Looks like the last owners were elderly and have passed away, looking at the state of the place? I like the pic of the tap, very art deco.


----------



## pollen101 (Dec 21, 2009)

Top pics and find!

Good luck to the homeless guy!


----------



## Pincheck (Dec 21, 2009)

yeh that would be my guess as well i just Hope lovely place like this gets reoccupied soon as it doesn't really deserve to dilapidated, just a little work to remodel and modernise


----------



## shutler7 (Dec 21, 2009)

Pincheck said:


> yeh that would be my guess as well i just Hope lovely place like this gets reoccupied soon as it doesn't really deserve to dilapidated, just a little work to remodel and modernise



Its getting renovated at the moment, which is why we were there tidying up the garden, dead-wooding the trees. It was on the market for 1.3 million, its a beautiful house, and should look nice when its finished.


----------



## Foxylady (Dec 21, 2009)

Some really interesting stuff in there...great looking place too.  My eyeeeeeeeees at those tiles and wallpaper in the bathroom!


----------



## Pugstar (Dec 21, 2009)

That is one beautiful place, asks many questions, Love the sink in the cupboard, cheap en suite, lol.

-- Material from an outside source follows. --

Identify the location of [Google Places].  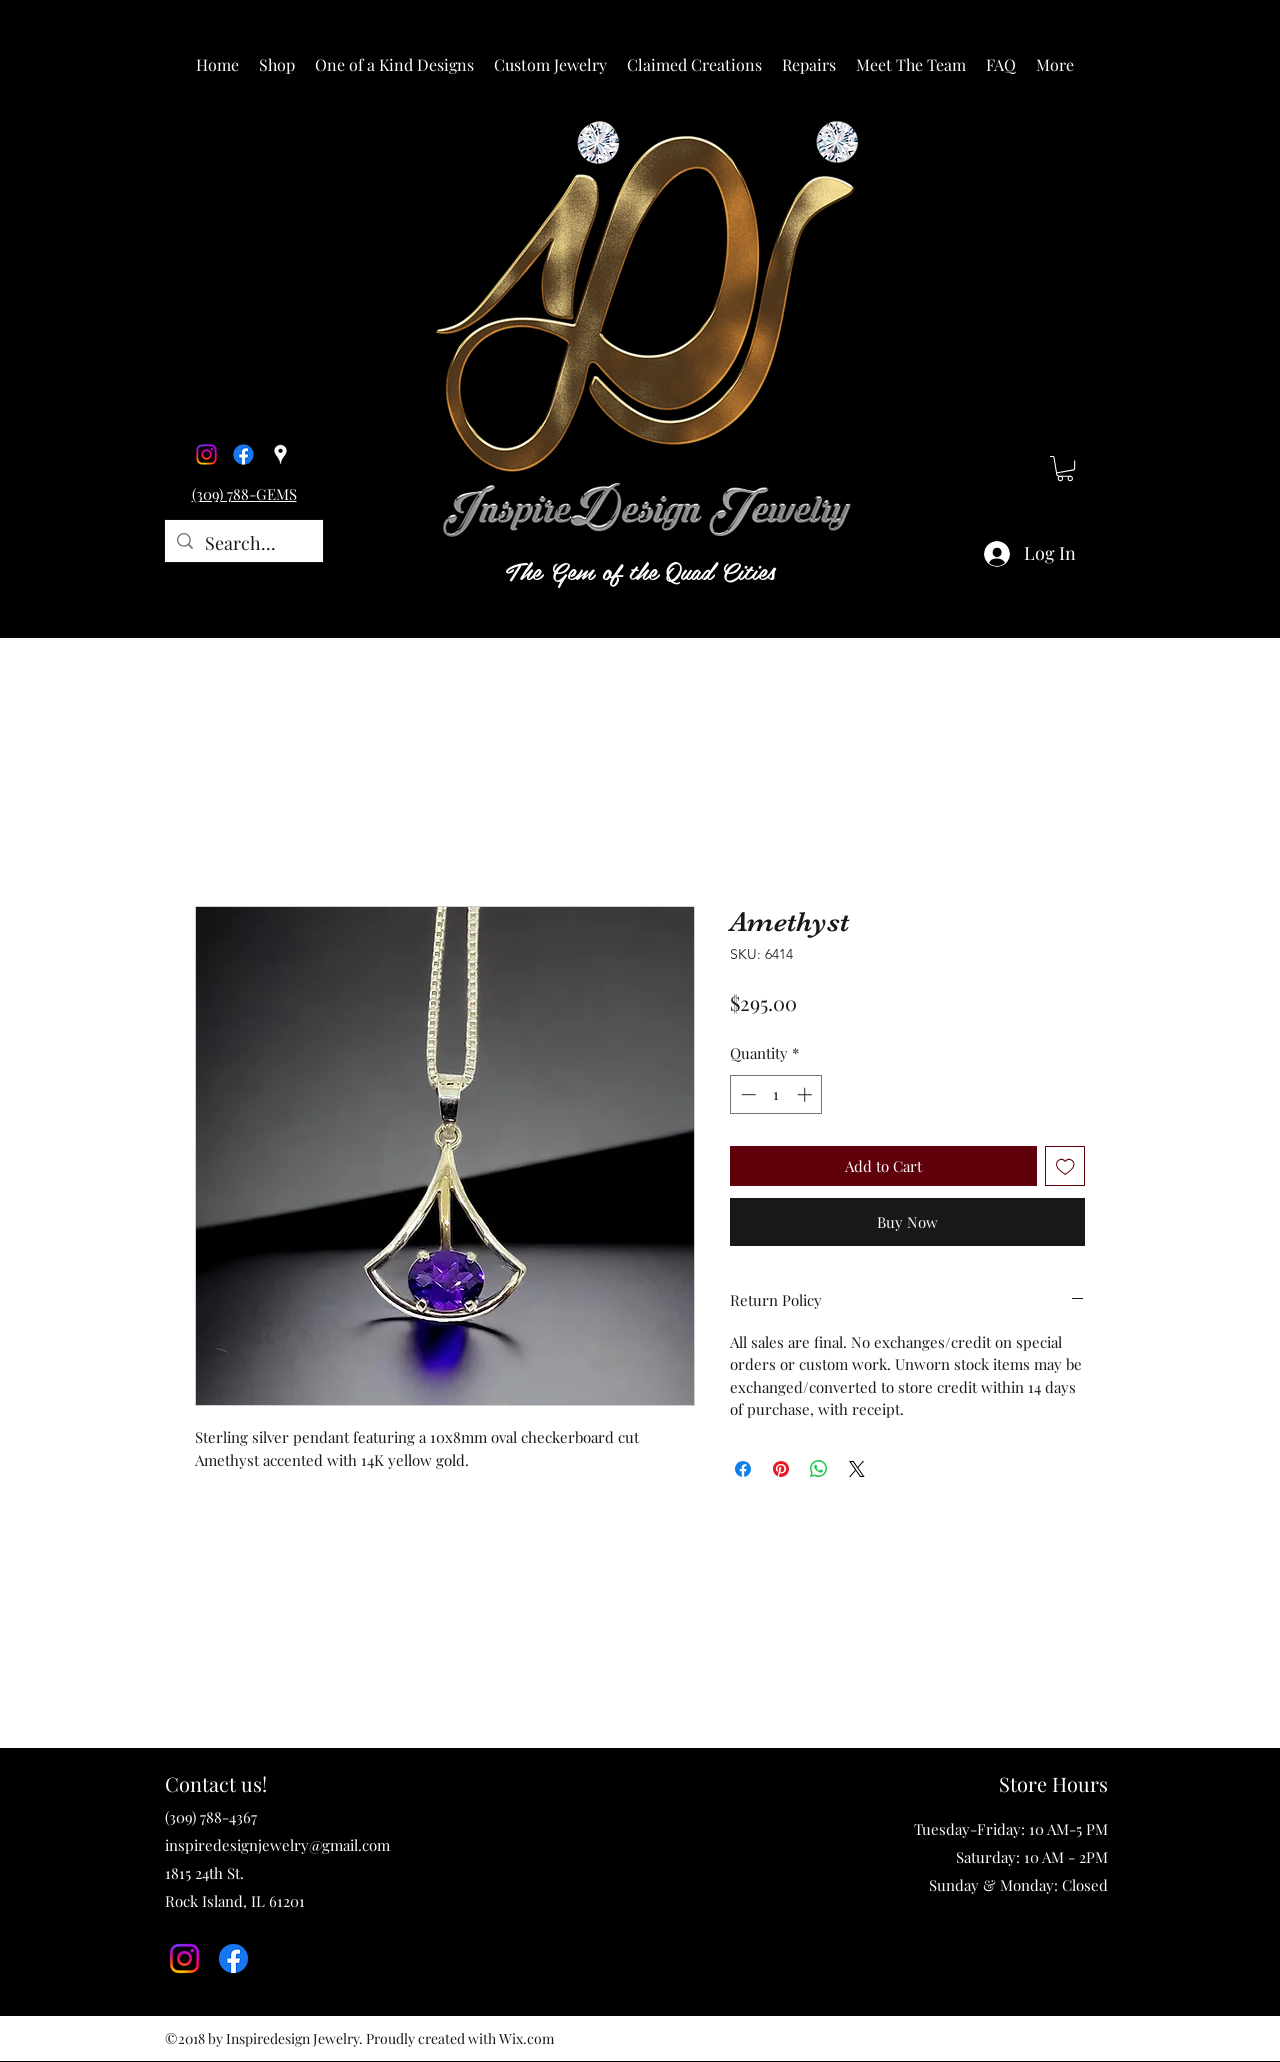 (280, 454). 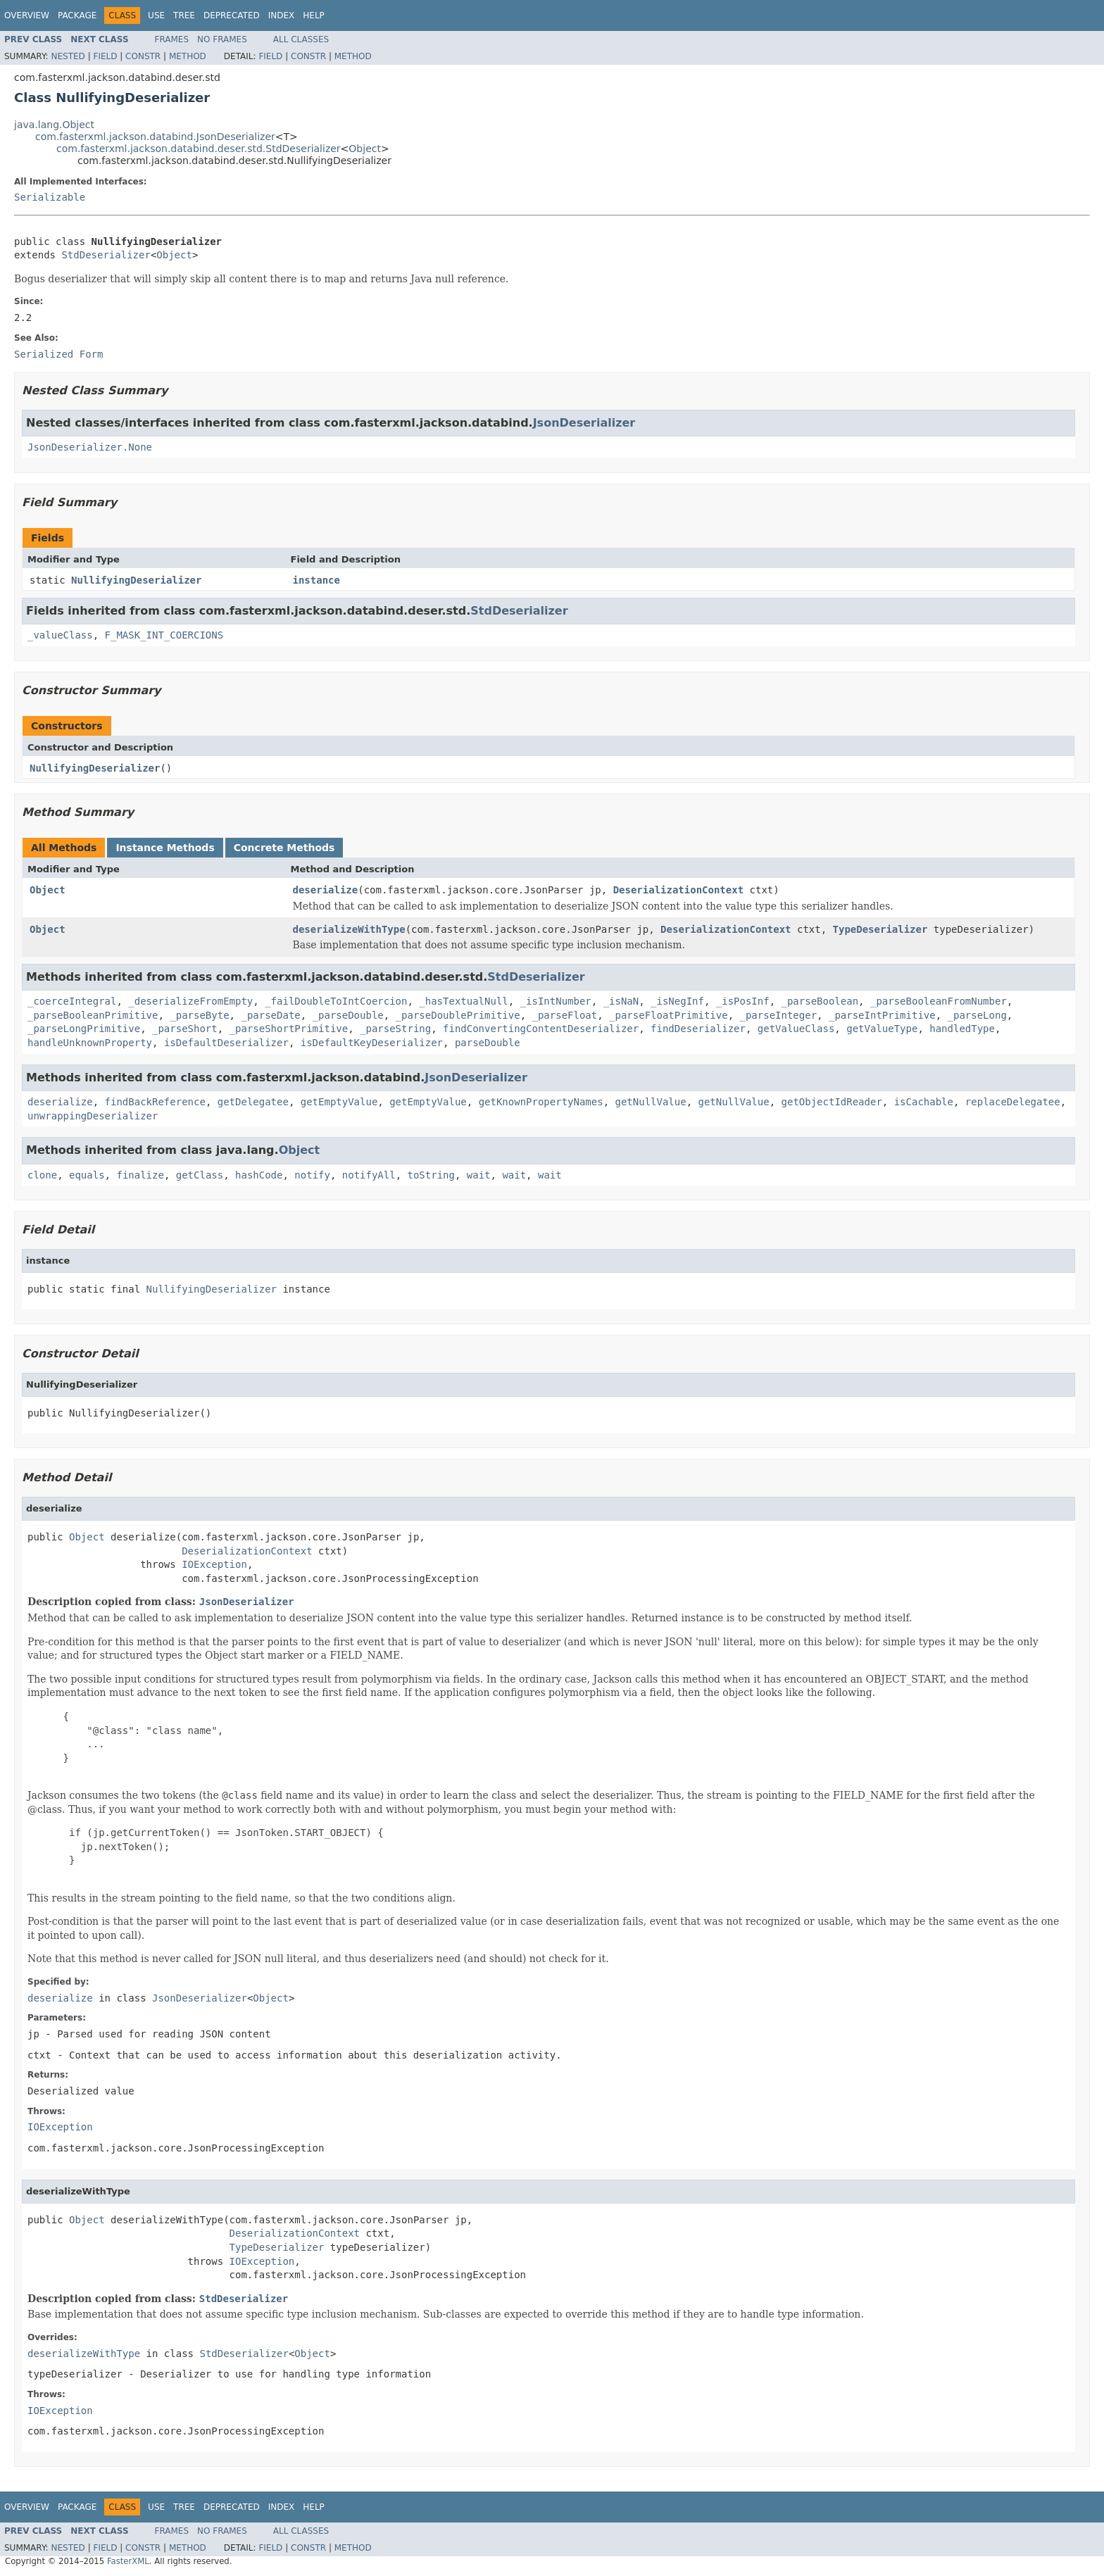 This screenshot has width=1104, height=2576. Describe the element at coordinates (49, 197) in the screenshot. I see `Serializable` at that location.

Excellent set of pics, thanks.


----------



## spacepunk (Dec 21, 2009)

Yeah, nice explore man. Good find.


----------



## Flexible (Dec 21, 2009)

Would love to live there! Great find, I like the tennis net in the loft - guess there's a court around the back? And a pool probably. Do you know/could you find out anything about the previous or last owners, are they the folks in the b&w pic? Just being nosey.


----------



## borntobemild (Dec 22, 2009)

What an amazing place. 

I'm sure it has plenty of stories to tell. 

As someone has said - probably occupied by elderly people, but clearly they had a family - children, grandchildren. I'm surprised the place has been left to rot.

Love those tiles in the bathroom.


----------